Help in Data analysis, statistical methods

I started my own chronic desease project and posted about it

Since there was not much attention to it I want to ask my questions to the more specified forum sections.

I am noting my wellbeing and want to find variables that may have an effect. I found this video as a starting point.

However I am not too firm in medical statistics and I want to ask your help.
I am not quite sure which methods should be applied to get the significant variables. So I wonder whether there are users in this forum either firm in statistics or, even better, firm in medical statistics.

What would be a reasonable approach to find those variables? Which statistical tests or pre-tests should be done.

Thanks for your help.


Hi Jochen, you are in the right place, in the sense that there are many people with statistical expertise on the forum. However, I think your query isn’t well formulated to get a helpful reply. The work you are trying to do - track many things and extract the significant variables - is very complex, and trying to identify the proper methods in advance of collecting any data may be impossible. I realize this is a frustrating (non)answer, but I encourage you not to give up, but rather to do some devoted tracking of the variables you outlined in your other post (or even a subset of these), and do the tedious work of representing them in a structured format with attention to the “date/time” variable.
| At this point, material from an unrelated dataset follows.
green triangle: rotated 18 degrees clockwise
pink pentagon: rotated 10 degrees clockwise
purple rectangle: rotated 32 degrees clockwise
You will find this step to be harder than any of us would like, but if you can get there you will be quite far along, and will be able to share the data and ask more specific questions about how to analyze it.

I’m afraid I don’t know enough to tell you how you should be approaching this, but if you come up with something, I know enough to tell you why it’s wrong :slight_smile:

Hi Gary,
thanks for your (non)answer anyway :wink:
As I stated I am doing the tracking of those variable by date. I find it hard to track all the day so I am collecting the data in the evening.

31.12.2013 .80 .1 .0 .00 .00 .00 .00 .00 0 .00 0 0 0 0 0 0 0 1 0 5109 2583 84.8 21 1 0 0 0 0 .00 1.00 ,00 1,00 1
01.01.2014 .60 .2 .0 .00 .00 6.9 1.90 2.80 0 .00 1 1 1 2 0 0 0 1 1 4157 2494 84.8 21 1 0 0 0 0 .00 1.00 1,00 ,00 0

So it looks like this. It’s just copied out of PSPP.

My question is aiming to the way one should track the data. As you may notice there are variables I track in yes/no form, so 1 and 0. I think any statistics pro can give me an answer whether this is OK or perhaps to change to some kind of value ranges, like represented in weight or amount of calories burnt.

I think there are many self quantifiers out there. But is their way of tracking suitable for analysis? That’s what my questions is about.

If someone knows statistics very well he can tell, whack way would be better. It doesn’t make sense to track data for months and end up with a result like “wrong type of data values”.

We had a project an university where we were analyzing bone growth and different types of augmentation materials. After the sacrifice of 20 pigs we ended up in the comment of our statistics department, that we should have used 250 pigs instead, because otherwise we would just be measuring the effect of the individual pig and not the augmentation material!

But what is to be corrected afterwards? So I have learned to ask the statistics pro in advance.

So in my opinion you sure can design the statistical approach in advance or at least can state what is to be avoided.